I get a tremendous number of rejects trying to wedge this stuff on top of
Peter's mm-dirty-balancing-for-tasks changes.  More rejects than I am
prepared to partially-fix so that I can usefully look at these changes in
tkdiff, so this is all based on a quick peek at the diff itself..

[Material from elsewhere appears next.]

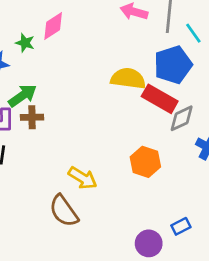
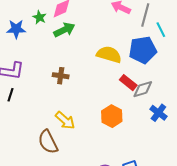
green arrow: (22, 96) -> (64, 30), moved
red rectangle: (160, 99) -> (128, 83), moved, size x0.7
brown cross: (32, 117) -> (61, 76), moved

> In a NUMA system it is helpful to know where the dirty pages of a mapping
> are located. That way we will be able to implement writeout for applications
> that are constrained to a portion of the memory of the system as required by
> cpusets.
> 
> This patch implements the management of dirty node maps for an address
> space through the following functions:
> 
> cpuset_clear_dirty_nodes(mapping)     Clear the map of dirty nodes
> 
> cpuset_update_nodes(mapping, page)    Record a node in the dirty nodes map
> 
> cpuset_init_dirty_nodes(mapping)      First time init of the map
> 
> 
> The dirty map may be stored either directly in the mapping (for NUMA
> systems with less then BITS_PER_LONG nodes) or separately allocated
> for systems with a large number of nodes (f.e. IA64 with 1024 nodes).
> 
> Updating the dirty map may involve allocating it first for large
> configurations. Therefore we protect the allocation and setting
> of a node in the map through the tree_lock. The tree_lock is
> already taken when a page is dirtied so there is no additional
> locking overhead if we insert the updating of the nodemask there.
> 
> The dirty map is only cleared (or freed) when the inode is cleared.
> At that point no pages are attached to the inode anymore and therefore it can
> be done without any locking. The dirty map therefore records all nodes that
> have been used for dirty pages by that inode until the inode is no longer
> used.
>

It'd be nice to see some discussion regarding the memory consumption of
this patch and the associated tradeoffs.


> ...
>
> +#if MAX_NUMNODES <= BITS_PER_LONG

The patch is sprinkled full of this conditional.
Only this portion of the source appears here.